Tracking AI Incidents and Vulnerabilities

As artificial intelligence (AI) systems become increasingly advanced and widespread, it is clear policymakers want to ensure that there are mechanisms in place to understand and manage the risks. AI already assists in high-stakes domains like healthcare, criminal justice, and financial services, and the technology’s impact on society will only grow as models become more capable. But there is no process in place to systematically track AI failures, vulnerabilities, and incidents to learn from mistakes and uphold public trust. To address this problem, Congress should charge the newly created AI Safety Institute—housed in the Department of Commerce’s National Institute of Standards and Technology (NIST)—with creating a national AI incident database and a national AI vulnerability database.

A centralized government repository would allow for the structured reporting and analysis of AI incidents across different sectors. Existing efforts at creating this type of database in the private sector have neither the resources nor the stakeholder buy-in to scale to the level possible with government backing. NIST could work with the private sector, academia, and civil society to standardize taxonomies, metrics, and reporting thresholds.

The concept would be modeled off, and built upon, existing incident tracking efforts at government agencies. For example, the FDA monitors issues with medical devices and pharmaceutical drugs, and the National Highway Traffic Safety Administration tracks auto defects.
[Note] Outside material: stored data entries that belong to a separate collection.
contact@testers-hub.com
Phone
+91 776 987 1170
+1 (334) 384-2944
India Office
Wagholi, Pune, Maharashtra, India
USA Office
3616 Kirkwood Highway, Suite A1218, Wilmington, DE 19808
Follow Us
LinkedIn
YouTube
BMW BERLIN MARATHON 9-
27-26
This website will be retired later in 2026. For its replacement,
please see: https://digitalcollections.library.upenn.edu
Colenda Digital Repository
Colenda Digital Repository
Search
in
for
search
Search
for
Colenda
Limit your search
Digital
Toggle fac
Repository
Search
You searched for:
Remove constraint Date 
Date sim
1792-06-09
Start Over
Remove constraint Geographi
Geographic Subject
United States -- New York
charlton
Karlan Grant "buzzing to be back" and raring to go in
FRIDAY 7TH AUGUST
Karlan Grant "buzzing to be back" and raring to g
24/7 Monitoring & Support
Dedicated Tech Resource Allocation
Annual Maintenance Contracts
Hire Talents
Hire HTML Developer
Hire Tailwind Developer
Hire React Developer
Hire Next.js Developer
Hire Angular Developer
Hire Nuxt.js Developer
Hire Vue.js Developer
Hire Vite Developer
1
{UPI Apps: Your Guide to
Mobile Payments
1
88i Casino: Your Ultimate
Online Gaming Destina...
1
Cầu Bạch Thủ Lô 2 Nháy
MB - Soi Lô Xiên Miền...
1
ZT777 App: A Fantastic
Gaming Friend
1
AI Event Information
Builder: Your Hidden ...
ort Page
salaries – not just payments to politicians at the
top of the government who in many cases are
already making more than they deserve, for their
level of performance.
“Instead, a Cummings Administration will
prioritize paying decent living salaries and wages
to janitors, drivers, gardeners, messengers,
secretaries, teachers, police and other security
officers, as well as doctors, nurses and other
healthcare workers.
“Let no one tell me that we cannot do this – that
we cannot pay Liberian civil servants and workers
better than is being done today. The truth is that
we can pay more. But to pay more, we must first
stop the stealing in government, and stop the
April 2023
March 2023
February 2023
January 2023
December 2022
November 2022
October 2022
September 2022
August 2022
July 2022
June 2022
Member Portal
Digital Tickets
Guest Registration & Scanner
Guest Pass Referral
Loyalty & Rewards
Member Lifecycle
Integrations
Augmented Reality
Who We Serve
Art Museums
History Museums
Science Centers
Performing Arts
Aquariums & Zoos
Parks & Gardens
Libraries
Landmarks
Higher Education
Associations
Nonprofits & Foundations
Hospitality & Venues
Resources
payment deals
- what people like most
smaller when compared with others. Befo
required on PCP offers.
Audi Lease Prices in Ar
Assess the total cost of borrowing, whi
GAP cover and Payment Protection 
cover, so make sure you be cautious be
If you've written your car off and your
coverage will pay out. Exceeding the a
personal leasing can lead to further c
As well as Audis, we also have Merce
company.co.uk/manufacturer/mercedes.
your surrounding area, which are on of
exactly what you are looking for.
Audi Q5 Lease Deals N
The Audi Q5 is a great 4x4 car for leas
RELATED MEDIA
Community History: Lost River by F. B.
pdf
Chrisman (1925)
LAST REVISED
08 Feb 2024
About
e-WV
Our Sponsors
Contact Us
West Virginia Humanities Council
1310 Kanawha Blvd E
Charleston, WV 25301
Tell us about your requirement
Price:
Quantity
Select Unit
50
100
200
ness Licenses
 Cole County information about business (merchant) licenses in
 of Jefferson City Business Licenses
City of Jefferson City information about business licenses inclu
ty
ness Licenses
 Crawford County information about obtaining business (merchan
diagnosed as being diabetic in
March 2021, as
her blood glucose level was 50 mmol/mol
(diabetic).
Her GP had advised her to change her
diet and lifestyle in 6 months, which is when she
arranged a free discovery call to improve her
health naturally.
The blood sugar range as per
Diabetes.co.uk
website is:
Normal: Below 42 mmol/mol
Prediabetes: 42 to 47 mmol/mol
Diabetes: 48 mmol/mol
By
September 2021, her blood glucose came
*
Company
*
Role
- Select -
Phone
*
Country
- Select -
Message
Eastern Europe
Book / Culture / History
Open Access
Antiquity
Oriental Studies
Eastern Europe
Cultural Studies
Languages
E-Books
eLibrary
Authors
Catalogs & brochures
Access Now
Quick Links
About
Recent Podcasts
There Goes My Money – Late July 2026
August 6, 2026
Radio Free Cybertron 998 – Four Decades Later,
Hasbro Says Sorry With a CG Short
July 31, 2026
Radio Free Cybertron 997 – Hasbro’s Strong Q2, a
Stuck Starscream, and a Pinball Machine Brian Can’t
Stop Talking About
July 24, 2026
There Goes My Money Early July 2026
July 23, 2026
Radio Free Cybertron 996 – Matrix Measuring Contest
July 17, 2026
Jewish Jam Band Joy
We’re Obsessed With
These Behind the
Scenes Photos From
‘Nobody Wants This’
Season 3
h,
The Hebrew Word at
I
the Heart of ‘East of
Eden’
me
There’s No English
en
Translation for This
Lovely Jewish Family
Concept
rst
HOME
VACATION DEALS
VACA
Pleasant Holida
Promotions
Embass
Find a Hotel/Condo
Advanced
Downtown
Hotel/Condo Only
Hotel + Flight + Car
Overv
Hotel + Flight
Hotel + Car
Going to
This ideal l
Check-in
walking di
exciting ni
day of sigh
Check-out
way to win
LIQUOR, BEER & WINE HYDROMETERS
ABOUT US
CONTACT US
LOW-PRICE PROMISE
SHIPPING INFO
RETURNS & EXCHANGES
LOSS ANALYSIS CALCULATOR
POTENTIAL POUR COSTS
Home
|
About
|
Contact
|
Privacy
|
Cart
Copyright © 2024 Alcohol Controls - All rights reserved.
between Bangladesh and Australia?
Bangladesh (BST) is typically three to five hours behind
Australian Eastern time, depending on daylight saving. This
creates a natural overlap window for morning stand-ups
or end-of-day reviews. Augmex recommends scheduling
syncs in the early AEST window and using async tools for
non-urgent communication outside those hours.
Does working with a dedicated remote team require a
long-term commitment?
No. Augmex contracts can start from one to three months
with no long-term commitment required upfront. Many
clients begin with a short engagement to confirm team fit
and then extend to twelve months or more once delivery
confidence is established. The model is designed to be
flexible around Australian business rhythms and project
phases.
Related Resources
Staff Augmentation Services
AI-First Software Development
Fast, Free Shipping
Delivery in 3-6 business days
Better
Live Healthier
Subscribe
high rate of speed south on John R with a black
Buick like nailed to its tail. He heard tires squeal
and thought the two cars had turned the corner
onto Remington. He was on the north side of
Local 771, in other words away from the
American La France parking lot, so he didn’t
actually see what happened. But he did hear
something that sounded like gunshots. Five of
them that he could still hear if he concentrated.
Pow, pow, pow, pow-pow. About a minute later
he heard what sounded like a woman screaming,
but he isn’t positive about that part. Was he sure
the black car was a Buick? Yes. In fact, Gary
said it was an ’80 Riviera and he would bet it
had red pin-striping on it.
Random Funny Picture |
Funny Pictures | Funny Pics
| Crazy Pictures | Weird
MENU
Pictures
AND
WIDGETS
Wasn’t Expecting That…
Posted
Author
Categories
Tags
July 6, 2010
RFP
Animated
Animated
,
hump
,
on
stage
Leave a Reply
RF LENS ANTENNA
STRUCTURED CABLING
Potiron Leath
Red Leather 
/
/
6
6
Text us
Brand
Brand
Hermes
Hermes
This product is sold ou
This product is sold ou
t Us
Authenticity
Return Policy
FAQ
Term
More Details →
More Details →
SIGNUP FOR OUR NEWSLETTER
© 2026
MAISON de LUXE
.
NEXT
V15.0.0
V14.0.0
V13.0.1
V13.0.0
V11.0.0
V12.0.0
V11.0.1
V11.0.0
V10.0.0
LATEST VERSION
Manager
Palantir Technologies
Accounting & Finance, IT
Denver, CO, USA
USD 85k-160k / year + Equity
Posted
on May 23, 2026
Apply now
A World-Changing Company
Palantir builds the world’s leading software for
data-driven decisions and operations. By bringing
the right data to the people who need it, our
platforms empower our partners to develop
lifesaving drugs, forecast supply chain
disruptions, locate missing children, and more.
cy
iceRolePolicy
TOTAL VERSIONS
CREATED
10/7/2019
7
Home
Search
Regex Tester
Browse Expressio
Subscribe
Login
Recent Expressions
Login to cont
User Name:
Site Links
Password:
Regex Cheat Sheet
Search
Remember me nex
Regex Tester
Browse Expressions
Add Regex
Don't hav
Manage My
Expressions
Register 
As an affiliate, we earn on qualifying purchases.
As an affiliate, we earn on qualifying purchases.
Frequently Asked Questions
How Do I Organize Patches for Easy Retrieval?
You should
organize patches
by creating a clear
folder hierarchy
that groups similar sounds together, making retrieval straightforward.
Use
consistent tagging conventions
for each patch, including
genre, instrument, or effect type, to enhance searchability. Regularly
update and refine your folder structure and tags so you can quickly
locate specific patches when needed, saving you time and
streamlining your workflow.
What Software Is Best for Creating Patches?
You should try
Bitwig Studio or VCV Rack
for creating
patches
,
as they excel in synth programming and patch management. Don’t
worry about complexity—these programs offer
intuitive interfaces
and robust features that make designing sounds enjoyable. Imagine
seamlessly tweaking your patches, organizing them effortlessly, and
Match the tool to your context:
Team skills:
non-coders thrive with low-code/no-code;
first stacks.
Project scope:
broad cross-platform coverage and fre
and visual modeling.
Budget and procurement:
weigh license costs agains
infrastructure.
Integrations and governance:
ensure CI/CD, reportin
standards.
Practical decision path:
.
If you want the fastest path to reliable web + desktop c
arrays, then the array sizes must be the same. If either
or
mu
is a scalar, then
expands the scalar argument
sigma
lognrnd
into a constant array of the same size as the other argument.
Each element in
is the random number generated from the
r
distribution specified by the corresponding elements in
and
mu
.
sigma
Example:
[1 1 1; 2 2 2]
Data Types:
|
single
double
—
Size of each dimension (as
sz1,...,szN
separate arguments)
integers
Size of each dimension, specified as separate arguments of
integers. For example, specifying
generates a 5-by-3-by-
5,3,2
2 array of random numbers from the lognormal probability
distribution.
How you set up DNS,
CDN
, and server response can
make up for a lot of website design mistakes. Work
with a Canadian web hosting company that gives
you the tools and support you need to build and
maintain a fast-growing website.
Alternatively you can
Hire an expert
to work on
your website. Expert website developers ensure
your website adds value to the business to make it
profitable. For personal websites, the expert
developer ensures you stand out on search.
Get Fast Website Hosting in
This type of post-market surveillance is a crucial regulatory tool as it gives consumers, businesses, and regulators insights on the real-world performance and safety of products. A national database for logging AI failures could operate in a similar fashion, facilitating transparency and learnings as the field develops. Better data means better responses when something goes wrong. Incident reporting has been vital for instilling public confidence in many sectors, and it could facilitate the introduction of AI.

Not every incident would need to be reported nor would reporting be necessary in every sector—the criteria should be those that cause tangible harm. In many cases, these reports should go to an existing incident database. For example, the Consumer Product Safety Commission does not need a separate recall database for AI-enabled products, but it should document if AI is the cause of unsafe products and relevant information about the AI system involved. By standardizing incident reporting about AI across these different databases, the AI Safety Institute could create a supra-database of AI incidents in multiple sectors. Over time, patterns may emerge from this data highlighting risk factors to prioritize while developing AI governance frameworks. In addition, consumers would gain greater insight into the current state of AI safety.

In addition to tracking incidents after they occur, the AI Safety Institute should proactively catalog vulnerabilities in AI foundation models to allow downstream developers and users to better mitigate risk. The Common Vulnerabilities and Exposures (CVE) program, established in 1999 and maintained with U.S. government funding, created a standardized naming system and baseline for reporting software vulnerabilities. This program has been enormously successful, with hundreds of partner organizations in 40 countries. NIST collates this information in the National Vulnerability Database (NVD), a comprehensive public database of cybersecurity vulnerabilities.

But vulnerabilities in foundation models are not the same as cybersecurity vulnerabilities, so either the CVE/NVD programs should be expanded to include AI-specific vulnerabilities or the AI Safety Institute should create a separate vulnerability database for AI. The AI Safety Institute should work with other countries to create a common vulnerability reporting and naming standard to facilitate information sharing among stakeholders globally. In addition, establishing an accepted channel for responsible vulnerability disclosure would incentivize ethical AI developers and researchers to come forward with their findings about new vulnerabilities. Better data on weaknesses that span multiple models could direct research agendas and preempt future incidents.

Managing AI risk is a complex challenge that will require input from across industry, academia, civil society, and government. These databases could become critical infrastructure supporting safe AI development. In addition, they would provide data to guide future policymaking, help educate the public, and give developers crucial feedback loops. They would also benefit national security because better understanding of AI risks could reduce vulnerability to adversarial attacks that exploit model weaknesses.

Creating national databases for incidents and vulnerabilities wouldn’t immediately solve all outstanding AI risks. But the effort would be an important step toward more capable safety and security disciplines. Congress should take action now to get these resources in place as AI systems continue advancing.